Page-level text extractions
=-=-=-=-=

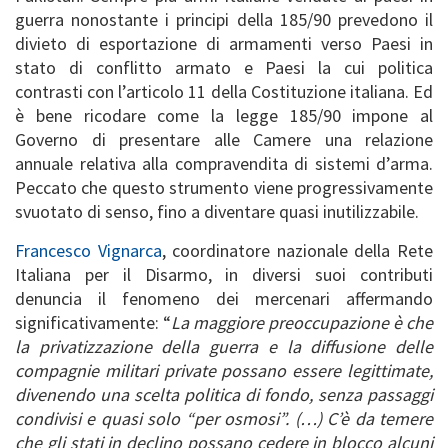
guerra nonostante i principi della 185/90 prevedono il
divieto di esportazione di armamenti verso Paesi in
stato di conflitto armato e Paesi la cui politica
contrasti con l’articolo 11 della Costituzione italiana. Ed
è bene ricodare come la legge 185/90 impone al
Governo di presentare alle Camere una relazione
annuale relativa alla compravendita di sistemi d’arma.
Peccato che questo strumento viene progressivamente
svuotato di senso, fino a diventare quasi inutilizzabile.
Francesco Vignarca
, coordinatore nazionale della Rete
Italiana per il Disarmo, in diversi suoi contributi
denuncia il fenomeno dei mercenari affermando
significativamente: “
La maggiore preoccupazione è che
la privatizzazione della guerra e la diffusione delle
compagnie militari private possano essere legittimate,
divenendo una scelta politica di fondo, senza passaggi
condivisi e quasi solo “per osmosi”. (…) C’è da temere
che gli stati in declino possano cedere in blocco alcuni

=-=-=-=-=

Task objective
All lines from the beginning of the entries above to the line containing "Italiana per il", inclusive, should be printed exactly, apart from the pictures.

Answer to this task
guerra nonostante i principi della 185/90 prevedono il
divieto di esportazione di armamenti verso Paesi in
stato di conflitto armato e Paesi la cui politica
contrasti con l’articolo 11 della Costituzione italiana. Ed
è bene ricodare come la legge 185/90 impone al
Governo di presentare alle Camere una relazione
annuale relativa alla compravendita di sistemi d’arma.
Peccato che questo strumento viene progressivamente
svuotato di senso, fino a diventare quasi inutilizzabile.
Francesco Vignarca
, coordinatore nazionale della Rete
Italiana per il Disarmo, in diversi suoi contributi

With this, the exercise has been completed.